À la tribune de l’ONU, le représentant permanent du Rwanda, Ernest Rwamucyo, a livré une plaidoirie vigoureuse, dénonçant ce qu’il a qualifié de « discours de haine » systématique contre les communautés rwandophones vivant en RDC. Il a réitéré la position officielle de son gouvernement, pointant du doigt la menace que représentent, selon lui, les Forces démocratiques de libération du Rwanda (FDLR) toujours actives dans l’Est congolais. Pour Kigali, la présence de ce groupe rebelle hostile justifie ses préoccupations sécuritaires, voire ses actions. Cette argumentation est pourtant vivement contestée par Kinshasa.

En réponse, l’ambassadeur Zénon Mukongo Ngay, représentant permanent de la RDC, a balayé ces allégations, les jugeant « incohérentes et non justifiées ». Dans une intervention au ton ferme, il a réaffirmé la souveraineté et la capacité de son pays à protéger sa propre population. « La République démocratique du Congo est suffisamment outillée pour assurer la sécurité de ses propres populations », a-t-il déclaré, opposant la diversité et la complexité du Congo à celle du Rwanda. Ce face-à-face verbal illustre la profonde méfiance qui paralyse tout dialogue et alimente le conflit Est Congo ONU.

Sur le terrain, malgré les appels répétés, la situation militaire reste extrêmement tendue. Les violations du cessez-le-feu sont quotidiennes, entravant les efforts humanitaires et la protection des civils. L’envoyé spécial du Secrétaire général pour la Région des Grands Lacs, Huang Xia, a dressé un bilan sombre devant le Conseil. Il a lancé un appel pressant à toutes les parties pour un arrêt immédiat des hostilités, insistant sur l’urgence de relancer le processus politique. Pour M. Xia, la clef de la résolution durable de la crise passe par la revitalisation de l’accord-cadre d’Addis-Abeba, signé en 2013 sous l’égide de l’Union africaine et des Nations unies.

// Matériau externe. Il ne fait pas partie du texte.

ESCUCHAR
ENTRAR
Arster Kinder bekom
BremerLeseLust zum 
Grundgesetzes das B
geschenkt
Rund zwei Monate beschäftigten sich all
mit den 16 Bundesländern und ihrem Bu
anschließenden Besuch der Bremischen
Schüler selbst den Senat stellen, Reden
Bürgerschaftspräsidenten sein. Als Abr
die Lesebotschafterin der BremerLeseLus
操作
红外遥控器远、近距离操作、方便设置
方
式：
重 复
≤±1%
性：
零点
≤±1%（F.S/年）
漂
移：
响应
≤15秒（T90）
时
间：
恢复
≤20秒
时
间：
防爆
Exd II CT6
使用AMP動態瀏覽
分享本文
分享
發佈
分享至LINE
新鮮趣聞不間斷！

Cet accord, qui engageait les pays de la région à ne pas interférer dans les affaires intérieures de leurs voisins et à coopérer pour neutraliser les groupes armés, est aujourd’hui largement considéré comme moribond. Sa relance est présentée comme la seule feuille de route crédible pour s’attaquer aux racines du conflit, qui dépassent les simples rivalités militaires pour toucher à la gouvernance, à l’exploitation des ressources et aux mémoires historiques douloureuses. L’appel de l’envoyé spécial résonne comme un ultime avertissement : aucun mécanisme de vérification ou de médiation ne peut réussir sans une volonté politique sincère des acteurs directs.

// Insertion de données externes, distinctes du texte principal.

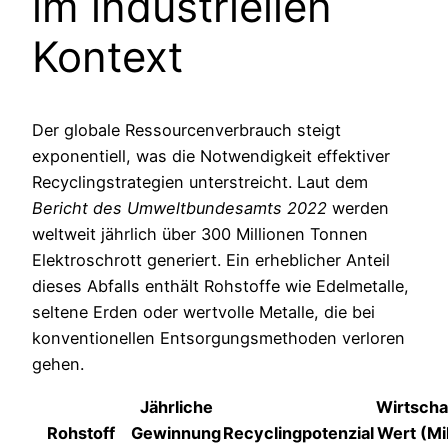
im industriellen
Kontext
Der globale Ressourcenverbrauch steigt
exponentiell, was die Notwendigkeit effektiver
Recyclingstrategien unterstreicht. Laut dem
Bericht des Umweltbundesamts 2022
werden
weltweit jährlich über 300 Millionen Tonnen
Elektroschrott generiert. Ein erheblicher Anteil
dieses Abfalls enthält Rohstoffe wie Edelmetalle,
seltene Erden oder wertvolle Metalle, die bei
konventionellen Entsorgungsmethoden verloren
gehen.
Jährliche
Wirtscha
Rohstoff
Gewinnung
Recyclingpotenzial
Wert (Mi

Les implications de cette impasse sont lourdes de conséquences. Une prolongation du statu quo risque non seulement d’aggraver la crise humanitaire, mais aussi de régionaliser davantage le conflit, avec des répercussions imprévisibles sur la stabilité de l’Afrique centrale. La communauté internationale, à travers le Conseil de sécurité, semble avoir pris la mesure de l’urgence. Reste à savoir si cette pression diplomatique, couplée à la menace de sanctions ciblées, parviendra à infléchir les calculs stratégiques de Kigali et de Kinshasa. La paix dans les Grands Lacs exige plus que des déclarations ; elle nécessite un courage politique dont les preuves concrètes se font toujours attendre.